▶ YOUR INSTRUCTIONS: Beginning with the first line below, output every record verbatim and leave out the images.

[INFORMATION SHOWN — start]

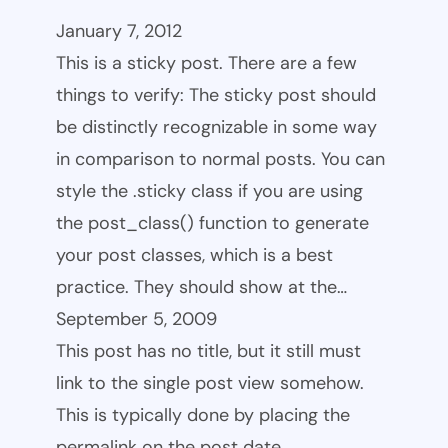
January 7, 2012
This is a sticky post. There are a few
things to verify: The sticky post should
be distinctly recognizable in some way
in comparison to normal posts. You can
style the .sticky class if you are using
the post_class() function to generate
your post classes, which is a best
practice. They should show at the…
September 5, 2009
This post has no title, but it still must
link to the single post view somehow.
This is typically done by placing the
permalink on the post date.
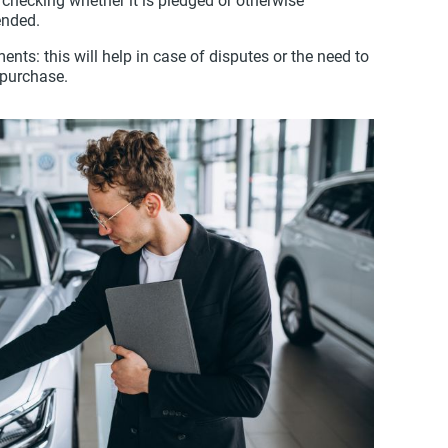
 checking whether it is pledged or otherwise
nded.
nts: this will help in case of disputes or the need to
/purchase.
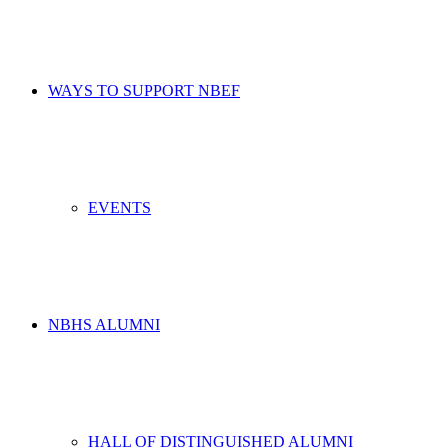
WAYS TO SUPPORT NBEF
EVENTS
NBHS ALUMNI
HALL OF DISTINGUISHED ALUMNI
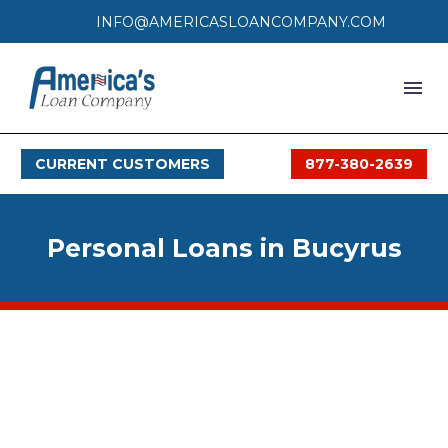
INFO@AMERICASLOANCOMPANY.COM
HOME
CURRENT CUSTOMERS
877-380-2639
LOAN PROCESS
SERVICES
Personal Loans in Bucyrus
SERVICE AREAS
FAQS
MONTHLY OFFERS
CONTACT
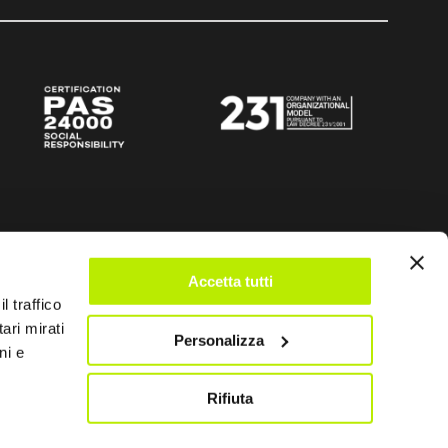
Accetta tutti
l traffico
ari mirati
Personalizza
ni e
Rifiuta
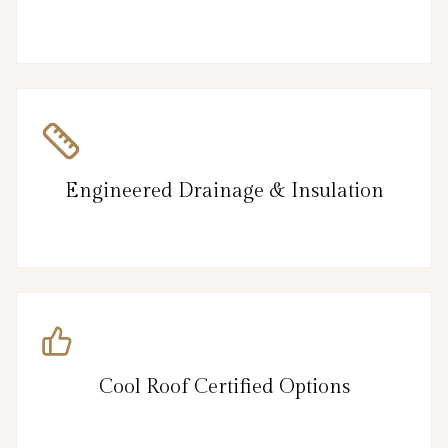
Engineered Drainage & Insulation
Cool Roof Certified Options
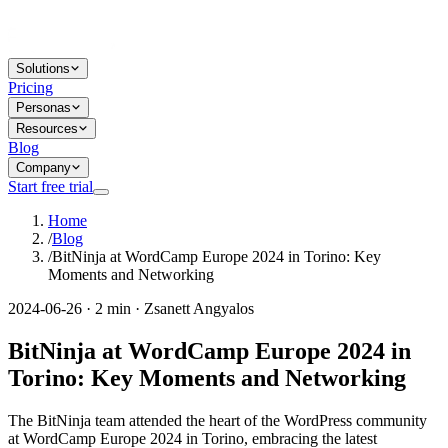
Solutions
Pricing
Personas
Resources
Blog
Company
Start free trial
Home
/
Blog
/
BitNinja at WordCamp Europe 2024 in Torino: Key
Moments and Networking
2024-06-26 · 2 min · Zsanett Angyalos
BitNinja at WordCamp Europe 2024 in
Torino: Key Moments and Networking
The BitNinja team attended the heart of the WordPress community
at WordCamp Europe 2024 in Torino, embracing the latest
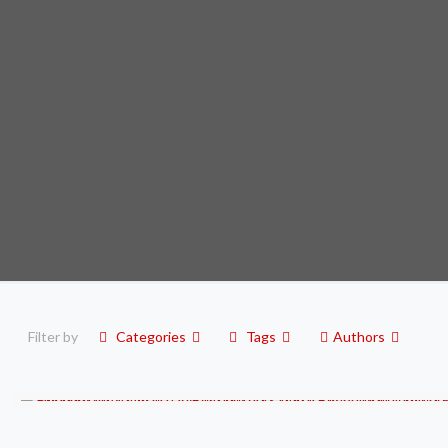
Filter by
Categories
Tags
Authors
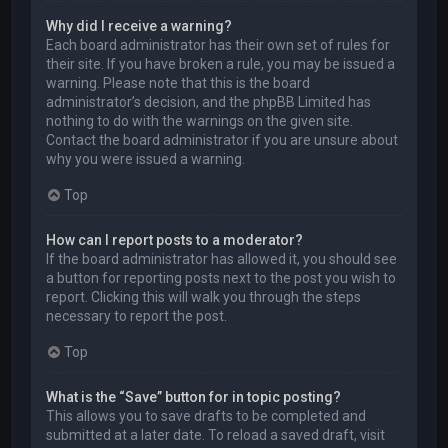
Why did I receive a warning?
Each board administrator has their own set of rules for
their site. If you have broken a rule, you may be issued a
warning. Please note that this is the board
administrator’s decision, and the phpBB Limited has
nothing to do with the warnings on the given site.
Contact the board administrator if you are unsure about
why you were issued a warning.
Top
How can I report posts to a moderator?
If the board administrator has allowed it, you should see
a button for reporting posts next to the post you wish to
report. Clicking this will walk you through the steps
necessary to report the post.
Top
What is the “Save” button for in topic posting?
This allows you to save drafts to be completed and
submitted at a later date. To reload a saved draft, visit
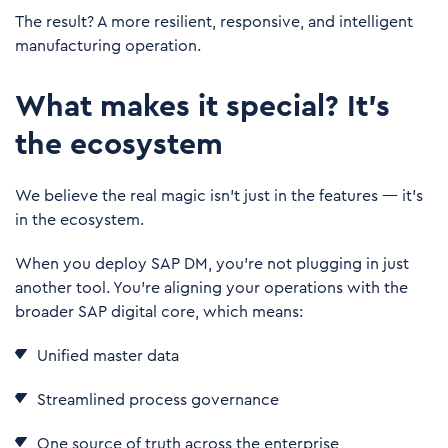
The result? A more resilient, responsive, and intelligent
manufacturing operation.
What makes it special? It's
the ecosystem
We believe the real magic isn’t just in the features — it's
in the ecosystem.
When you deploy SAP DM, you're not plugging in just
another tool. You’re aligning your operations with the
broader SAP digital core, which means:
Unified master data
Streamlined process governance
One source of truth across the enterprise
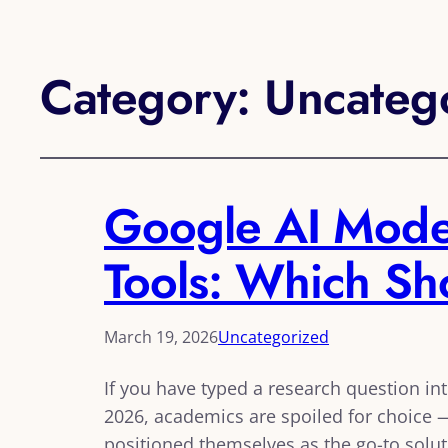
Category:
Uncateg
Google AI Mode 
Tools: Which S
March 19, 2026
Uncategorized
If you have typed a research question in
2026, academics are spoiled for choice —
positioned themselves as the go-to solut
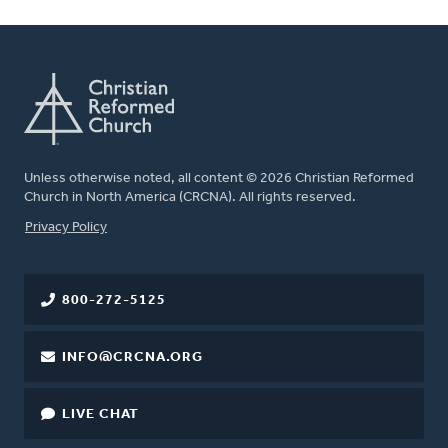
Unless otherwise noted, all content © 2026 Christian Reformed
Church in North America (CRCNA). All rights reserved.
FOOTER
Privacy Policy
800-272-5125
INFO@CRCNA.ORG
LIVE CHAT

[INFORMATION SHOWN — finish]

▶ WORKED SOLUTION:
January 7, 2012
This is a sticky post. There are a few
things to verify: The sticky post should
be distinctly recognizable in some way
in comparison to normal posts. You can
style the .sticky class if you are using
the post_class() function to generate
your post classes, which is a best
practice. They should show at the…
September 5, 2009
This post has no title, but it still must
link to the single post view somehow.
This is typically done by placing the
permalink on the post date.
 checking whether it is pledged or otherwise
nded.
nts: this will help in case of disputes or the need to
/purchase.
WAYS TO SUPPORT NBEF
EVENTS
NBHS ALUMNI
HALL OF DISTINGUISHED ALUMNI
INFO@AMERICASLOANCOMPANY.COM
HOME
CURRENT CUSTOMERS
877-380-2639
LOAN PROCESS
SERVICES
Personal Loans in Bucyrus
SERVICE AREAS
FAQS
MONTHLY OFFERS
CONTACT
Accetta tutti
l traffico
ari mirati
Personalizza
ni e
Rifiuta
Engineered Drainage & Insulation
Cool Roof Certified Options
Solutions
Pricing
Personas
Resources
Blog
Company
Start free trial
Home
/
Blog
/
BitNinja at WordCamp Europe 2024 in Torino: Key
Moments and Networking
2024-06-26 · 2 min · Zsanett Angyalos
BitNinja at WordCamp Europe 2024 in
Torino: Key Moments and Networking
The BitNinja team attended the heart of the WordPress community
at WordCamp Europe 2024 in Torino, embracing the latest
Filter by
Categories
Tags
Authors
Why did I receive a warning?
Each board administrator has their own set of rules for
their site. If you have broken a rule, you may be issued a
warning. Please note that this is the board
administrator’s decision, and the phpBB Limited has
nothing to do with the warnings on the given site.
Contact the board administrator if you are unsure about
why you were issued a warning.
Top
How can I report posts to a moderator?
If the board administrator has allowed it, you should see
a button for reporting posts next to the post you wish to
report. Clicking this will walk you through the steps
necessary to report the post.
Top
What is the “Save” button for in topic posting?
This allows you to save drafts to be completed and
submitted at a later date. To reload a saved draft, visit
The result? A more resilient, responsive, and intelligent
manufacturing operation.
What makes it special? It's
the ecosystem
We believe the real magic isn’t just in the features — it's
in the ecosystem.
When you deploy SAP DM, you're not plugging in just
another tool. You’re aligning your operations with the
broader SAP digital core, which means:
Unified master data
Streamlined process governance
One source of truth across the enterprise
Category:
Uncateg
Google AI Mode 
Tools: Which S
March 19, 2026
Uncategorized
If you have typed a research question in
2026, academics are spoiled for choice —
positioned themselves as the go-to solut
Unless otherwise noted, all content © 2026 Christian Reformed
Church in North America (CRCNA). All rights reserved.
FOOTER
Privacy Policy
800-272-5125
INFO@CRCNA.ORG
LIVE CHAT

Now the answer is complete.